Madalena foi escravizada desde os 8 anos de idade quando, com fome, pediu esmola na casa dos… dos quem mesmo? Quem são as pessoas que ESCRAVIZARAM uma criança e a mantiveram escrava por 52 anos?? Quem são? Você os viu? Qual o nome deles? Pois é… a mídia em cima deles é mínima, pois são brancos, ricos e não terão suas caras expostas nos policialescos que a gente se habituou a assistir na tv ou na internet.
Mas Madalena, não.
Madalena está exposta, de novo, com suas dores e seus traumas. Continua escravizada, mas agora pelo sadismo midiático que o povo alimenta sem nem se dar conta. Uma mulher que teve a vida roubada, violentada por décadas e hoje vive com um seguro desemprego e um salário mínimo por foça de uma ação cautelar do MPT.
O que venho expor aqui é: até onde a gente contribui para a perpetuação do racismo? Este racismo estrutural que hora é escancarado, hora aparece com ares de piedade cristã. Nas matérias que li, os jornalistas continuam a se referir a Madalena como “doméstica”. Ela nunca foi doméstica! Ela foi escravizada! A tratem como mulher, pelo nome! (Nem vou entrar aqui na discussão sobre o termo “doméstica”)
Madalena vivia com fome, não se sabe em quais condições familiares. Bateu em uma porta no desespero e passou sem sentir pela infância. Não brincou, não viveu aventuras adolescentes, não descobriu o amor, não pôde viver. Foi violentada e não sabemos ao certo de quantas e quais formas. É uma dor inimaginável! E, depois de tudo isso, uma emissora de TV envia uma equipe com uma repórter branca que vai dizer a ela que ela não precisa ter medo. E isso vira um espetáculo para que a massa chore com o gesto lindo da repórter e depois deseje a morte de meninos e meninas pretos e pretas que estão jogados à sorte de violência, fome e terror, numa escravidão social que a gente alimenta todos os dias e nem percebe.

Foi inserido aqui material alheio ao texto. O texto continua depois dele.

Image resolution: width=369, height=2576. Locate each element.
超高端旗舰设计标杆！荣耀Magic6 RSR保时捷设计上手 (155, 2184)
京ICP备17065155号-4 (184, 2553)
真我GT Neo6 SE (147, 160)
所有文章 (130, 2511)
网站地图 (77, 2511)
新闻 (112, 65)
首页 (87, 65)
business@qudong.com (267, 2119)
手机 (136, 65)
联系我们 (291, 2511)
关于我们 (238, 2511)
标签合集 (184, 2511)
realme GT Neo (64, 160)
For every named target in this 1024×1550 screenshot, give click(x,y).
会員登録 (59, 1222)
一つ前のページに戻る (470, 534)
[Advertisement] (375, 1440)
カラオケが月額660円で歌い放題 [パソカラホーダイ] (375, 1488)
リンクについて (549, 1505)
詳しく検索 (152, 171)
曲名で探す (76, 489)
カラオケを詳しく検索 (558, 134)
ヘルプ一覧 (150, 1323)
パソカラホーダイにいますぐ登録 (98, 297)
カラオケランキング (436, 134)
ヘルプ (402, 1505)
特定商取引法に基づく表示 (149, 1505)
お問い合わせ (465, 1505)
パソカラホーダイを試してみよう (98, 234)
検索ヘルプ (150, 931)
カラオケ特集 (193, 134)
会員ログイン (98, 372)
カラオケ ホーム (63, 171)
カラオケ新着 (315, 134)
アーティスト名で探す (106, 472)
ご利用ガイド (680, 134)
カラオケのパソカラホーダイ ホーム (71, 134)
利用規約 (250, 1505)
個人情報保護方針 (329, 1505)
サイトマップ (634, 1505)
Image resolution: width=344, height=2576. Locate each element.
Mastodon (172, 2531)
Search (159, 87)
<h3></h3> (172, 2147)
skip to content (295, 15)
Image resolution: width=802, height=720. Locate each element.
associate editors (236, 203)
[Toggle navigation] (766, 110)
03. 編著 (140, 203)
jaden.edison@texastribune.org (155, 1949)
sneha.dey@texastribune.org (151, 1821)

Nós, pretes, estamos cansados de ver nosso povo esculachado, escravizado, morto, subjugado, exposto. A escravidão nunca acabou! E, pelo comportamento social que vemos no dia-a-dia, ela está longe de acabar!
P.S.:
OS ESCRAVOCRATAS:
Passei algum tempo procurando os nomes e referências à família que escravizou Dona Madalena. Cansei de procurar. Alguém deve achar, se tiver com paciência de procurar. Mas, na busca, achei MUITAS referências à Dona Madalena e seu rosto triste estampado em TODOS os sites. É isso.
Ah, também não encontrei matérias, reportagens de pessoas buscando punição séria e severa para quem comete esse tipo de crime no Brasil. O torcedor argentino – aquele lá que ficou imitando um macaco pra torcida do Corinthians – tem toda razão em debochar dos 3 mil que pagou de fiança. “Acá no pasó nada” (Aqui não houve nada).